> [PROVIDED RECORDS]:
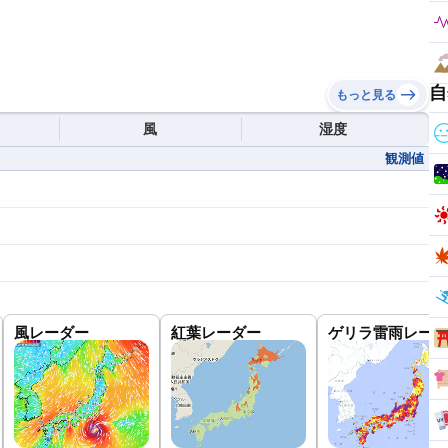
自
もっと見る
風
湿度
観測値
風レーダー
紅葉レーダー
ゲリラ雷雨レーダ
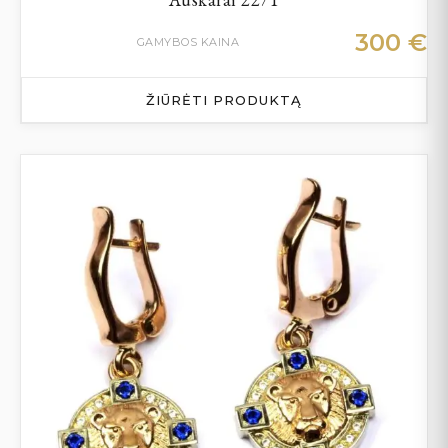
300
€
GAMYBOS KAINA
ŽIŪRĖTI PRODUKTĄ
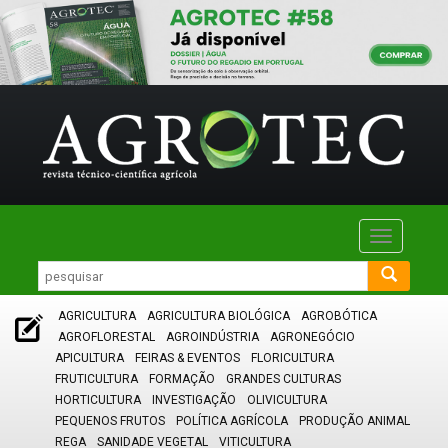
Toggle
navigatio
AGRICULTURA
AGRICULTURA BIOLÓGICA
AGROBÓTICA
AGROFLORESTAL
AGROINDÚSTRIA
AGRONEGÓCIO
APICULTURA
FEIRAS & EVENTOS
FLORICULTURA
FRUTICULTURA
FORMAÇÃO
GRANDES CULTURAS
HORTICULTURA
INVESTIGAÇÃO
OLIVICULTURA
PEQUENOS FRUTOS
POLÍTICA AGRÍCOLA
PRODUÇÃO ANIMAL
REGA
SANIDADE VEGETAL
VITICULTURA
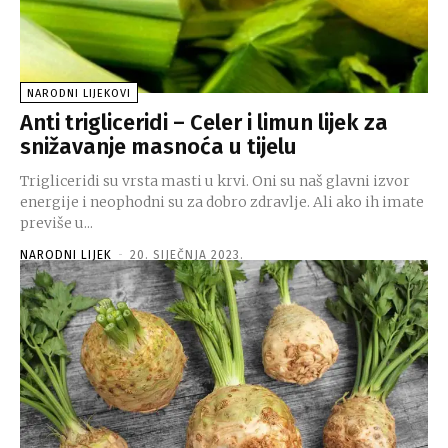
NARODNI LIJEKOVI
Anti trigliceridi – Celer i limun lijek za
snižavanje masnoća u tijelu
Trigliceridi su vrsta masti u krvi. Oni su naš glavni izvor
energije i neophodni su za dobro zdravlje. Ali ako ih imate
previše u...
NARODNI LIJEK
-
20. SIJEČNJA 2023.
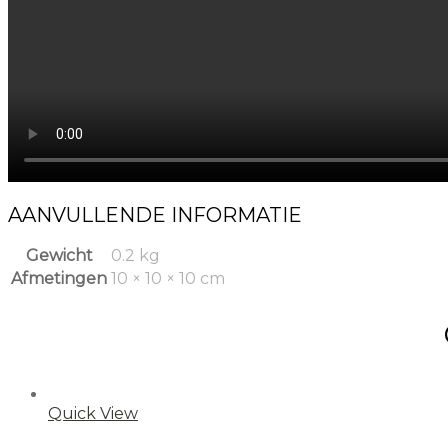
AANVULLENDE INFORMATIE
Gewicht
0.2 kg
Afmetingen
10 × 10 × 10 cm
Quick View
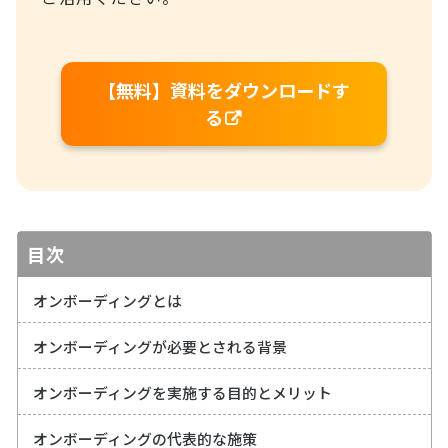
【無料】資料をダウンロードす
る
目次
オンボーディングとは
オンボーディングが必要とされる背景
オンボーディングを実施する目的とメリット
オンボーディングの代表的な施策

> [ACTIVITY]: Within the listing above, find the line containing "GAMYBOS KAINA" and the line containing "Anti trigliceridi – Celer i limun lijek za". Transcribe them and everything between them exactly, leaving out the pictures.

> [ANSWER AREA]:
GAMYBOS KAINA
ŽIŪRĖTI PRODUKTĄ
Toggle
navigatio
AGRICULTURA
AGRICULTURA BIOLÓGICA
AGROBÓTICA
AGROFLORESTAL
AGROINDÚSTRIA
AGRONEGÓCIO
APICULTURA
FEIRAS & EVENTOS
FLORICULTURA
FRUTICULTURA
FORMAÇÃO
GRANDES CULTURAS
HORTICULTURA
INVESTIGAÇÃO
OLIVICULTURA
PEQUENOS FRUTOS
POLÍTICA AGRÍCOLA
PRODUÇÃO ANIMAL
REGA
SANIDADE VEGETAL
VITICULTURA
NARODNI LIJEKOVI
Anti trigliceridi – Celer i limun lijek za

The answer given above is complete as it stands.